[MATERIAL SHOWN Boundary: Start]

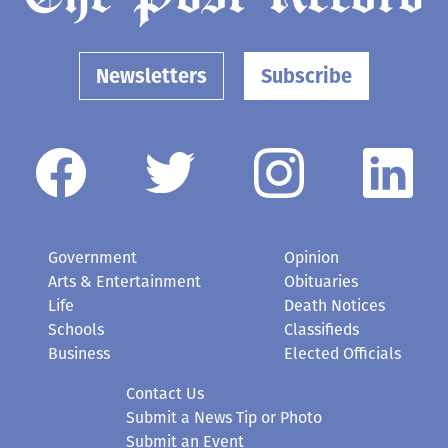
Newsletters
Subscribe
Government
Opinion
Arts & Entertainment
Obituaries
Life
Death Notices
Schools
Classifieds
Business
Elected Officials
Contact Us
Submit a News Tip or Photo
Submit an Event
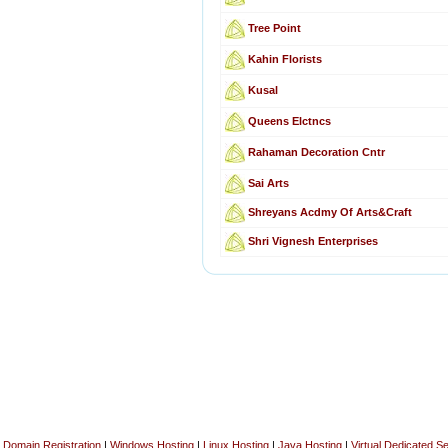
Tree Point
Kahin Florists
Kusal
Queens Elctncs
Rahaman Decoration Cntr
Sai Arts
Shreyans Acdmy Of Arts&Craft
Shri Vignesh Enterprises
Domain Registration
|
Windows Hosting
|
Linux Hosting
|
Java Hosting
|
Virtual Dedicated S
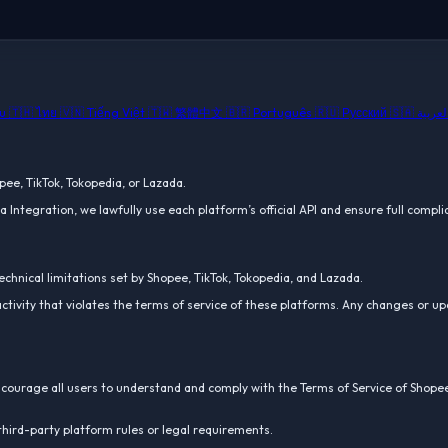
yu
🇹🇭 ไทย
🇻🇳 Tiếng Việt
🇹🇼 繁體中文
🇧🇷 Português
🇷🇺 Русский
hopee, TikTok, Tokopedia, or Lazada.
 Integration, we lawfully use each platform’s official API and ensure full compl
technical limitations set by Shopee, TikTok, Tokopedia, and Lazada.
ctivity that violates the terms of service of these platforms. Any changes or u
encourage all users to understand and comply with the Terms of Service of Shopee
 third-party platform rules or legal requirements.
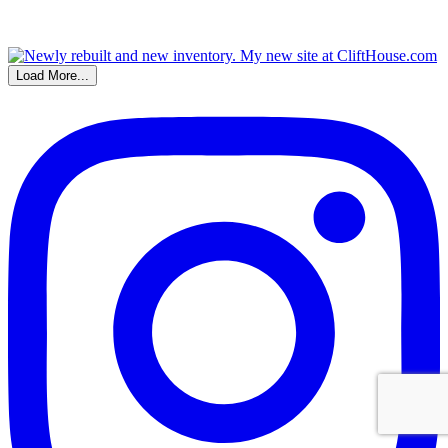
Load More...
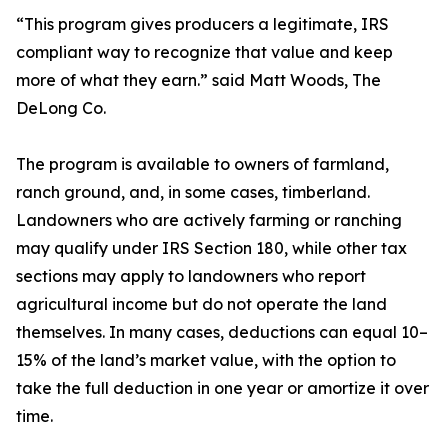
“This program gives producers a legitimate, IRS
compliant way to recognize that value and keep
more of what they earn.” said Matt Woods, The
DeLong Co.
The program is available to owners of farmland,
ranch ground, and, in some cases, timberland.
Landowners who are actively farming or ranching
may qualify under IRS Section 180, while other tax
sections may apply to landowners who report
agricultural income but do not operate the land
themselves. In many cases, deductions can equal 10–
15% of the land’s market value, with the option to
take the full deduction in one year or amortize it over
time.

[MATERIAL SHOWN Boundary: End]
[MATERIAL SHOWN Boundary: Start]

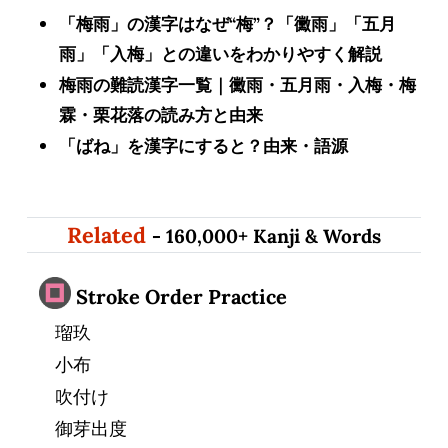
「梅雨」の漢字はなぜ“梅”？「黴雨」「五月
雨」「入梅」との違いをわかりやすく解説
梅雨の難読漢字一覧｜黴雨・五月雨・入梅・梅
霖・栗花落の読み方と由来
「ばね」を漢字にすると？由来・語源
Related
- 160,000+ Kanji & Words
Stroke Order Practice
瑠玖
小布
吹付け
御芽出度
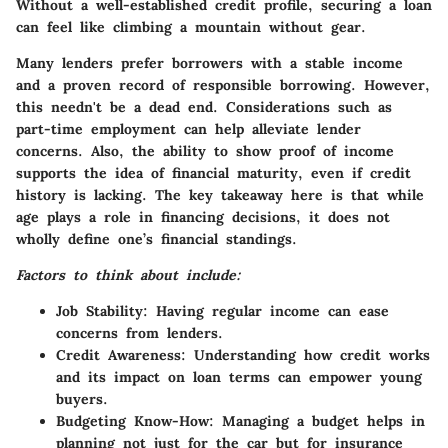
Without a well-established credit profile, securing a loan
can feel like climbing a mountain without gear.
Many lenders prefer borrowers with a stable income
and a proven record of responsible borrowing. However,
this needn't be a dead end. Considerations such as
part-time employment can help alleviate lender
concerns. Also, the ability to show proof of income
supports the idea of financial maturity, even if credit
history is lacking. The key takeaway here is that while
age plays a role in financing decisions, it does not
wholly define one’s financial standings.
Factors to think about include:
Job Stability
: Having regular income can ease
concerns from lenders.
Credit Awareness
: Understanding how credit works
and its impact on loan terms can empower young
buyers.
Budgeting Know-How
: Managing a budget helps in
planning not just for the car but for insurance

[MATERIAL SHOWN Boundary: End]
[MATERIAL SHOWN Boundary: Start]

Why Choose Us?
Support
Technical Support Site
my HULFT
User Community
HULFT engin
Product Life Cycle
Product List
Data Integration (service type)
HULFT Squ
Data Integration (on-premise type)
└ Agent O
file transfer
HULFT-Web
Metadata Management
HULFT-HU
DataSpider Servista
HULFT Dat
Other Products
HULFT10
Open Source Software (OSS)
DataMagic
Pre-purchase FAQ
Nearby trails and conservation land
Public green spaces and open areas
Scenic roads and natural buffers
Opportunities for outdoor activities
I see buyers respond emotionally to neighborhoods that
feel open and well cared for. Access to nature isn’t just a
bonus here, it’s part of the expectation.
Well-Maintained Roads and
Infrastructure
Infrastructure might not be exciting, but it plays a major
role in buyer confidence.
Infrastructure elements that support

[MATERIAL SHOWN Boundary: End]

*THE PROBLEM*: The copy should hold only the lines from the one with "Newsletters" through the one with "Integration, we lawfully", exactly as they stand above. Leave out the pictures.

*SOLUTION TO THIS PROBLEM*:
Newsletters
Subscribe
Government
Opinion
Arts & Entertainment
Obituaries
Life
Death Notices
Schools
Classifieds
Business
Elected Officials
Contact Us
Submit a News Tip or Photo
Submit an Event
Tree Point
Kahin Florists
Kusal
Queens Elctncs
Rahaman Decoration Cntr
Sai Arts
Shreyans Acdmy Of Arts&Craft
Shri Vignesh Enterprises
Domain Registration
|
Windows Hosting
|
Linux Hosting
|
Java Hosting
|
Virtual Dedicated S
yu
🇹🇭 ไทย
🇻🇳 Tiếng Việt
🇹🇼 繁體中文
🇧🇷 Português
🇷🇺 Русский
hopee, TikTok, Tokopedia, or Lazada.
 Integration, we lawfully use each platform’s official API and ensure full compl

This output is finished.